The Role of αSAP97 and βSAP97 at the Glutamatergic Synapse

Abstract

Aim The location and density of synaptic AMPA receptors is controlled by scaffolding proteins that lie directly beneath the postsynaptic membrane. Two N-terminal isoforms of SAP97, αSAP97 and βSAP97, are thought to play opposite and complimentary roles in regulating surface AMPA receptor location.
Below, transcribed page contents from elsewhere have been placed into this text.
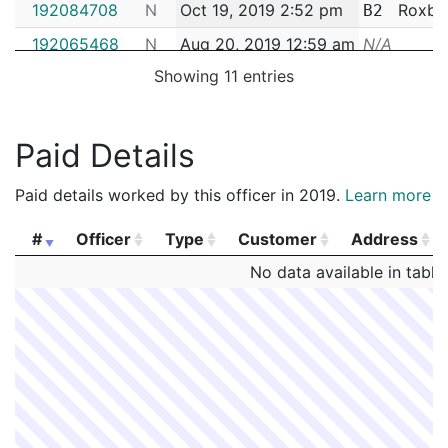
192084708
N
Oct 19, 2019 2:52 pm
Roxbu
B2
192065468
N
Aug 20, 2019 12:59 am
N/A
Showing 11 entries
182004438
N
Jan 17, 2018 1:17 pm
West R
E5
Paid Details
Paid details worked by this officer in 2019.
Learn more
#
Officer
Type
Customer
Address
#
Officer
Type
Customer
Address
No data available in table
Electrophysiology evidence suggests that αSAP97 increases synaptic strength by clustering AMPA receptors at synapses, whereas βSAP97 decreases synaptic strength by scaffolding these receptors at perisynaptic locations. However, this hypothesis has not yet been verified with imaging, as the neuronal synapse lies below the resolution limit of conventional optical microscopy. Methods Cultured rat hippocampal neurons were transiently transfected with α or βSAP97-eGFP, short-hairpin RNA to knock-down βSAP97 expression, or an empty eGFP control plasmid. A single molecule localisation method of super resolution imaging known as dSTORM was used to image the distribution of surface AMPA receptors on transfected neurons. Confocal microscopy was used to quantify both the size of these neurons, and the morphology and density of their synapses. Results Both α and βSAP97 overexpression enhanced the clustering of GluA1-containing AMPA receptors at synapses compared to eGFP controls, whereas acute knock-down of βSAP97 relocated the receptors to perisynaptic sites (p < 0.001). In addition, overexpression of βSAP97 increased the density of GluA1 subunits at synapses (p < 0.001), and reduced the proportion of mature, mushroom-shaped dendritic spines (p = 0.029). Both α and βSAP97 overexpression increased the size of the presynaptic active zone via transsynaptic signalling (αSAP97: p < 0.001; βSAP97: p = 0.024). Compared to αSAP97, βSAP97 overexpression reduced the size of the dendritic tree (p = 0.027), and the proportion of postsynaptic densities with direct access to the presynaptic active zone (p = 0.003). Conclusions The previously observed differences in synaptic strength between α and βSAP97 expressing neurons can be explained by differences in the number of synapses, rather than the location of surface AMPA receptors on the postsynaptic membrane. Both α and βSAP97 can scaffold AMPA receptors at synapses, whereas βSAP97 can actively promote synaptic incorporation of AMPA receptors by releasing them from the perisynaptic pool.